Correspondence should be addressed to Theodora Katsila; rg.sartapu@alistakht

Received 23 August 2017; Accepted 15 January 2018; Published 18 February 2018

Academic Editor: Nam Nguyen

Copyright © 2018 Theodora Katsila et al. This is an open access article distributed under the Creative Commons Attribution License, which permits unrestricted use, distribution, and reproduction in any medium, provided the original work is properly cited.

Abstract

Ageing, which is associated with a progressive decline and functional deterioration in multiple organ systems, is highly heterogeneous, both inter- and intraindividually. For this, tailored-made theranostics and optimum patient stratification become fundamental, when decision-making in elderly patients is considered.
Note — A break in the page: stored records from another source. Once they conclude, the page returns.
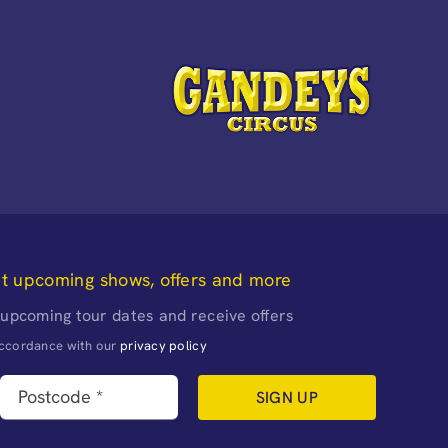
ut upcoming shows, offers and more
 upcoming tour dates and receive offers
naccordance with our
privacy policy
SIGN UP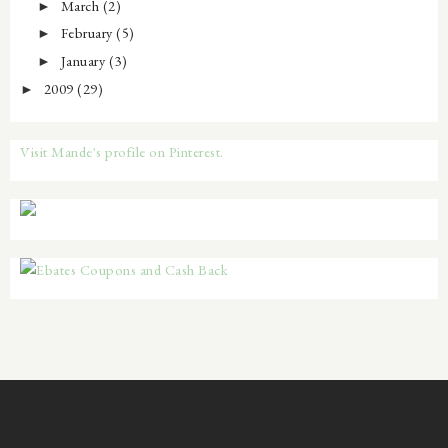
March
(2)
►
February
(5)
►
January
(3)
►
2009
(29)
►
Visit Mande's profile on Pinterest.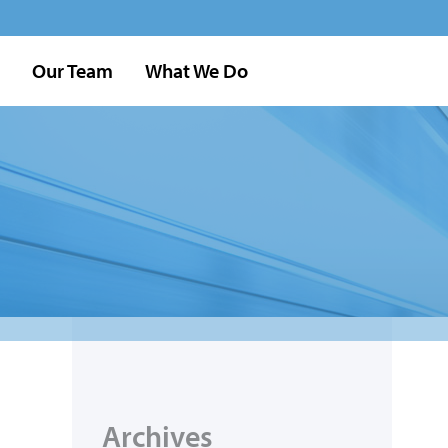
Our Team
What We Do
Archives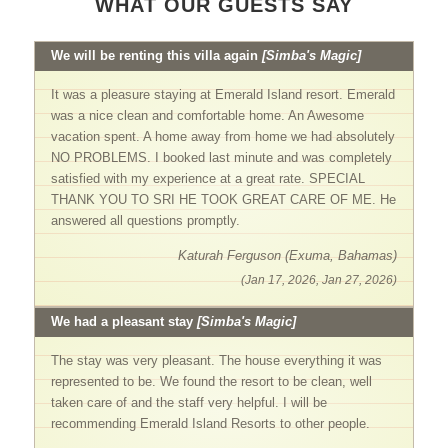
WHAT OUR GUESTS SAY
We will be renting this villa again
[Simba's Magic]
It was a pleasure staying at Emerald Island resort. Emerald
was a nice clean and comfortable home. An Awesome
vacation spent. A home away from home we had absolutely
NO PROBLEMS. I booked last minute and was completely
satisfied with my experience at a great rate. SPECIAL
THANK YOU TO SRI HE TOOK GREAT CARE OF ME. He
answered all questions promptly.
Katurah Ferguson (Exuma, Bahamas)
(Jan 17, 2026, Jan 27, 2026)
We had a pleasant stay
[Simba's Magic]
The stay was very pleasant. The house everything it was
represented to be. We found the resort to be clean, well
taken care of and the staff very helpful. I will be
recommending Emerald Island Resorts to other people.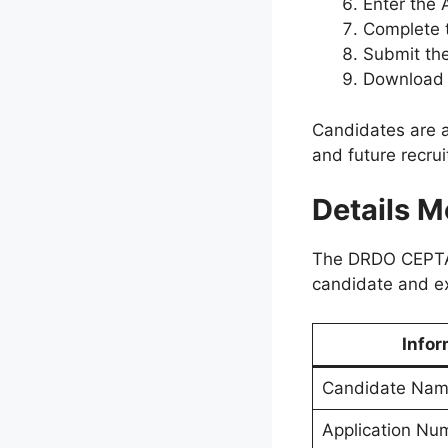
Enter the 
Complete t
Submit the
Download a
Candidates are ad
and future recru
Details M
The DRDO CEPTAM-
candidate and e
Infor
Candidate Na
Application Nu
In particular, when cancer incidence and cancer-related mortality and morbidity are taken into account, elderly patient care is a public health concern. In this review, we focus on oncogeriatrics and highlight current opportunities and challenges with an emphasis on the unmet need of clinically relevant biomarkers in elderly cancer patients. We performed a literature search on PubMed and Scopus databases for articles published in English between 2000 and 2017 coupled to text mining and analysis. Considering the top insights, we derived from our literature analysis that information knowledge needs to turn into knowledge growth in oncogeriatrics towards clinically relevant biomarkers, cost-effective practices, updated educational schemes for health professionals (in particular, geriatricians and oncologists), and awareness of ethical issues. We conclude with an interdisciplinary call to omics, geriatricians, oncologists, informatics, and policy-makers communities that Big Data should be translated into decision-making in the clinic.